EXERCISE REQUIREMENTS | Please copy every line with the string "equipment" from the entries below.

INPUT MATERIAL |
•••
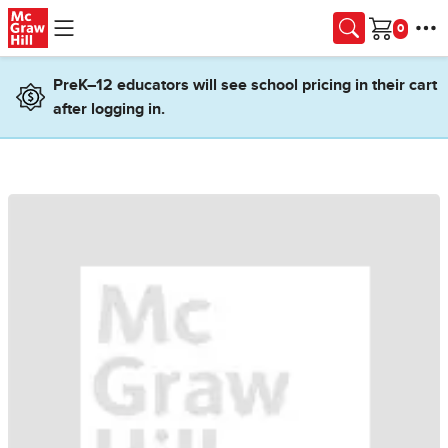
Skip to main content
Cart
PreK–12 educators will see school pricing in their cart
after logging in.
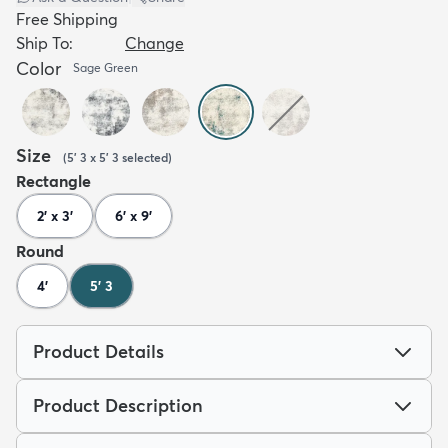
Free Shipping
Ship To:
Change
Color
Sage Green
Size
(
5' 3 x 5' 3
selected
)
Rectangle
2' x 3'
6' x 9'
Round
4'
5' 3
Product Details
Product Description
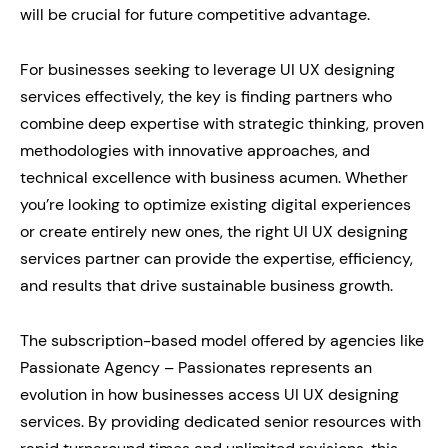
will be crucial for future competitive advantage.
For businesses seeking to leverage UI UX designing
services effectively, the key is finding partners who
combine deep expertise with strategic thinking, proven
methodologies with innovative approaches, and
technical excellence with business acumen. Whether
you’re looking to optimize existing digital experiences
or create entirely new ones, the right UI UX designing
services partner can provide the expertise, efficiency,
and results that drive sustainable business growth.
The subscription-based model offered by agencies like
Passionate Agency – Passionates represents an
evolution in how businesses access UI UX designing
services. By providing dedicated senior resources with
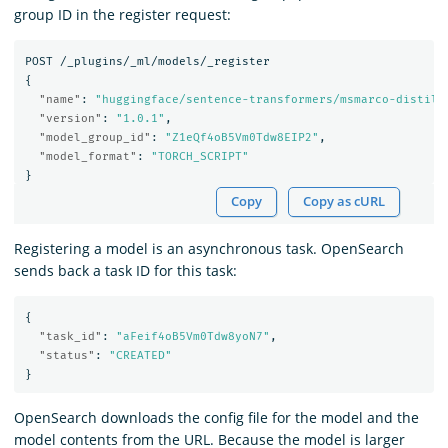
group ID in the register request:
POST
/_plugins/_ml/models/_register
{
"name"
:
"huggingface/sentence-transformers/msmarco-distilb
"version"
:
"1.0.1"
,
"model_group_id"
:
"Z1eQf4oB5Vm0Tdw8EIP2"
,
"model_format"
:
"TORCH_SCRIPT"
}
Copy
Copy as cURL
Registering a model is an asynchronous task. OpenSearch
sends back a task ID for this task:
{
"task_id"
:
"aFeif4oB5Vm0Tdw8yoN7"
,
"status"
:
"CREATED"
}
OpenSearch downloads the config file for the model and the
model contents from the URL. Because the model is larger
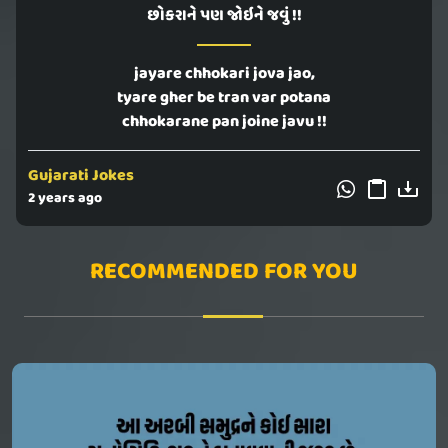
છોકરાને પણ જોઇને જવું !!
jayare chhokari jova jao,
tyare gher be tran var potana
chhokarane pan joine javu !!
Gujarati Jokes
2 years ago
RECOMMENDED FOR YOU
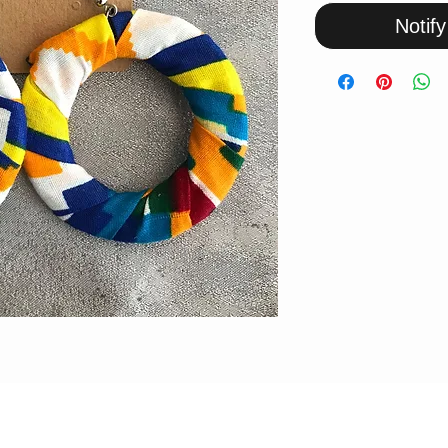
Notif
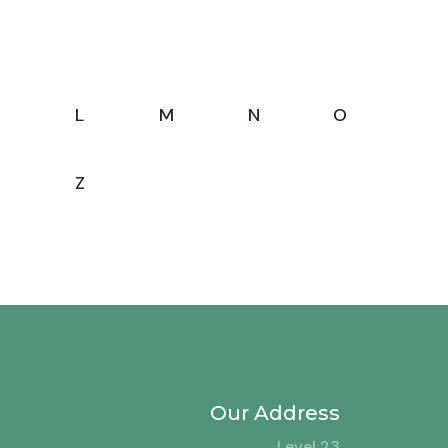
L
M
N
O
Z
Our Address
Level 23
•••
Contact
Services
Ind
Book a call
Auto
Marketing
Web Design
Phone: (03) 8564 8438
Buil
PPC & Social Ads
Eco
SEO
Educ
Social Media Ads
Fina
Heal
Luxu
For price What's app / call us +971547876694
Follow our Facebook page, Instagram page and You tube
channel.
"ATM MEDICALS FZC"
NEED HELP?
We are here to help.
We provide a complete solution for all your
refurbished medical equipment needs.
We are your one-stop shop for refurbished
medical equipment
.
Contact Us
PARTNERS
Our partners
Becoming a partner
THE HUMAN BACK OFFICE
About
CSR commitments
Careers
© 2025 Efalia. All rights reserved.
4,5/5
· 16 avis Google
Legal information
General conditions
•••
TASK RESULT |
refurbished medical equipment needs.
medical equipment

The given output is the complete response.